#### What is expected:
Please take the lines from the one holding "z raporu oluyor bir nevi. Şimdi de toplu" through the one holding "başına mutluluk, tek başına refah işe y" in the data below and copy them exactly.
*** Begin section ***
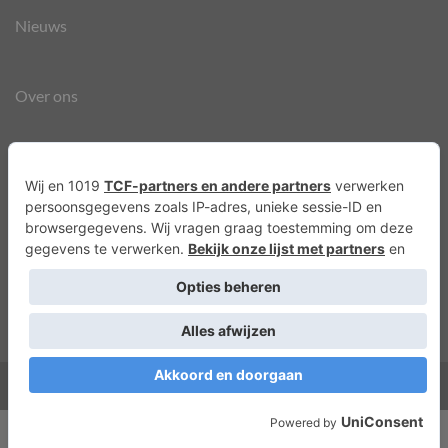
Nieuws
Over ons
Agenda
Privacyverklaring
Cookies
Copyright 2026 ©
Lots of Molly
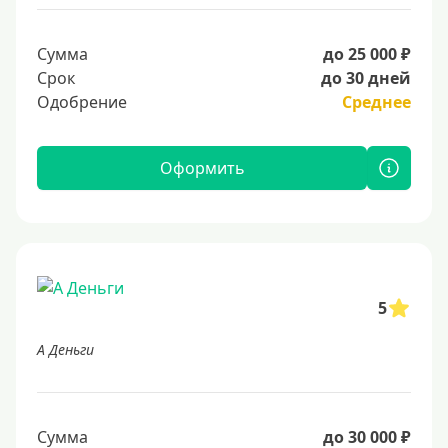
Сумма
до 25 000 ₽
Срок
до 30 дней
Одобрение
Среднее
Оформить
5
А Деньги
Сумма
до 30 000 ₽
*** End section ***
*** Begin section ***
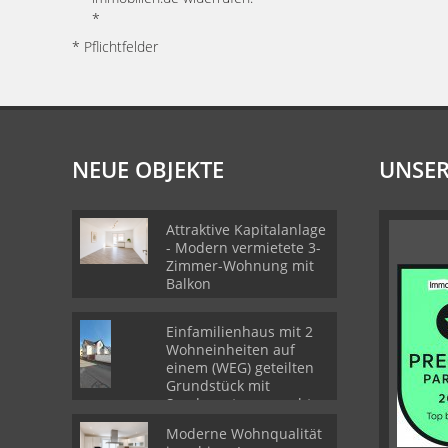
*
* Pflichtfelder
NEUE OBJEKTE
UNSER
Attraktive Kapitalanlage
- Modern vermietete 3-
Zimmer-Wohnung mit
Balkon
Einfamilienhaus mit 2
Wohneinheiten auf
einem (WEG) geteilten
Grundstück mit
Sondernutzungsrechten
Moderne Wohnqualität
*** End section ***
*** Begin section ***
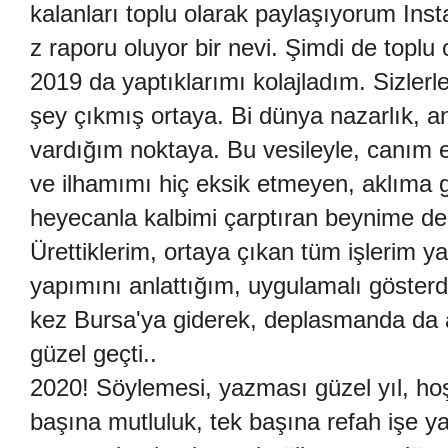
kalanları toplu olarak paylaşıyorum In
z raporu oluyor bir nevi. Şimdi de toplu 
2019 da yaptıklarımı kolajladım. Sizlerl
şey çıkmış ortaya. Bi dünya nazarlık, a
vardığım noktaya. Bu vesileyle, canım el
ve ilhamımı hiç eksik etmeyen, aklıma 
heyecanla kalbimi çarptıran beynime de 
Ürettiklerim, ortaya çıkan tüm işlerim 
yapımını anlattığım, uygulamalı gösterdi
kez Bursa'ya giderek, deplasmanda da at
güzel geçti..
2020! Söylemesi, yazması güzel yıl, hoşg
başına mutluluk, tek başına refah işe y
*** End section ***
#### Response:
z raporu oluyor bir nevi. Şimdi de toplu 
2019 da yaptıklarımı kolajladım. Sizlerl
şey çıkmış ortaya. Bi dünya nazarlık, a
vardığım noktaya. Bu vesileyle, canım el
ve ilhamımı hiç eksik etmeyen, aklıma 
heyecanla kalbimi çarptıran beynime de 
Ürettiklerim, ortaya çıkan tüm işlerim 
yapımını anlattığım, uygulamalı gösterdi
kez Bursa'ya giderek, deplasmanda da at
güzel geçti..
2020! Söylemesi, yazması güzel yıl, hoşg
başına mutluluk, tek başına refah işe y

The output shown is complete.